● TASK OBJECTIVE:
Take the material below and output exactly the run of lines from the one containing "Náhrdelníky" down to the one containing "まっていくのかもしれないけどアトミックコインは", with both included.

--- START ---

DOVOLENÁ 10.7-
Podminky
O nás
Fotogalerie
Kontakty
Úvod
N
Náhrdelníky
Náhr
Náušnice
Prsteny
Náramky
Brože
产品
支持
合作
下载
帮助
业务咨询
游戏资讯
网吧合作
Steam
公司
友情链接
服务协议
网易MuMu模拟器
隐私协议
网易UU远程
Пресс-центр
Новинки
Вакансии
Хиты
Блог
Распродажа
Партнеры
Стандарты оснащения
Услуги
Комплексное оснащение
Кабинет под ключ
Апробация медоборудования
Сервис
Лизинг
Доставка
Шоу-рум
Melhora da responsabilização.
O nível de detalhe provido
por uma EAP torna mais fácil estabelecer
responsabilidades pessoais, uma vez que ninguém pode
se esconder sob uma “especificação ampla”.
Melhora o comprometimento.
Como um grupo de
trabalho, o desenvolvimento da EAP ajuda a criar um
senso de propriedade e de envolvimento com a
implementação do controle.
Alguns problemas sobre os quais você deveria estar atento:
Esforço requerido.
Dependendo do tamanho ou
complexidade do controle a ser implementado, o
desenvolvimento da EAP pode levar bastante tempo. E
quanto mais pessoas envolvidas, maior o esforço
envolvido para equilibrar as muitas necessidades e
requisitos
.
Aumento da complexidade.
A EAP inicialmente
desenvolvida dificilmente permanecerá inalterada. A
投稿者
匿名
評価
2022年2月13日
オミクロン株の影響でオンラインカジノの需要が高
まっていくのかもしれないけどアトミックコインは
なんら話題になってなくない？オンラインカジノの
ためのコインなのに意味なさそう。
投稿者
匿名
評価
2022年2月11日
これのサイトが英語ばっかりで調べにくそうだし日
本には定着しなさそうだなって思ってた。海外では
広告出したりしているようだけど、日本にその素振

--- END ---

● TASK ANSWER:
Náhrdelníky
Náhr
Náušnice
Prsteny
Náramky
Brože
产品
支持
合作
下载
帮助
业务咨询
游戏资讯
网吧合作
Steam
公司
友情链接
服务协议
网易MuMu模拟器
隐私协议
网易UU远程
Пресс-центр
Новинки
Вакансии
Хиты
Блог
Распродажа
Партнеры
Стандарты оснащения
Услуги
Комплексное оснащение
Кабинет под ключ
Апробация медоборудования
Сервис
Лизинг
Доставка
Шоу-рум
Melhora da responsabilização.
O nível de detalhe provido
por uma EAP torna mais fácil estabelecer
responsabilidades pessoais, uma vez que ninguém pode
se esconder sob uma “especificação ampla”.
Melhora o comprometimento.
Como um grupo de
trabalho, o desenvolvimento da EAP ajuda a criar um
senso de propriedade e de envolvimento com a
implementação do controle.
Alguns problemas sobre os quais você deveria estar atento:
Esforço requerido.
Dependendo do tamanho ou
complexidade do controle a ser implementado, o
desenvolvimento da EAP pode levar bastante tempo. E
quanto mais pessoas envolvidas, maior o esforço
envolvido para equilibrar as muitas necessidades e
requisitos
.
Aumento da complexidade.
A EAP inicialmente
desenvolvida dificilmente permanecerá inalterada. A
投稿者
匿名
評価
2022年2月13日
オミクロン株の影響でオンラインカジノの需要が高
まっていくのかもしれないけどアトミックコインは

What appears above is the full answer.